__PROBLEM__
In the records below, find the line containing "cuatro estaciones digitales.", then extract that line and all subsequent lines exactly, leaving out everything else.

__SOURCE DATA__
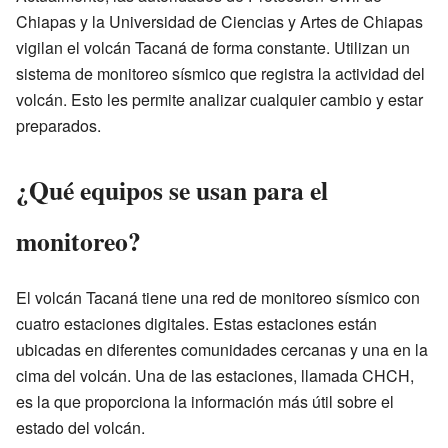
Chiapas y la Universidad de Ciencias y Artes de Chiapas
vigilan el volcán Tacaná de forma constante. Utilizan un
sistema de monitoreo sísmico que registra la actividad del
volcán. Esto les permite analizar cualquier cambio y estar
preparados.
¿Qué equipos se usan para el
monitoreo?
El volcán Tacaná tiene una red de monitoreo sísmico con
cuatro estaciones digitales. Estas estaciones están
ubicadas en diferentes comunidades cercanas y una en la
cima del volcán. Una de las estaciones, llamada CHCH,
es la que proporciona la información más útil sobre el
estado del volcán.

__ANSWER SECTION__
cuatro estaciones digitales. Estas estaciones están
ubicadas en diferentes comunidades cercanas y una en la
cima del volcán. Una de las estaciones, llamada CHCH,
es la que proporciona la información más útil sobre el
estado del volcán.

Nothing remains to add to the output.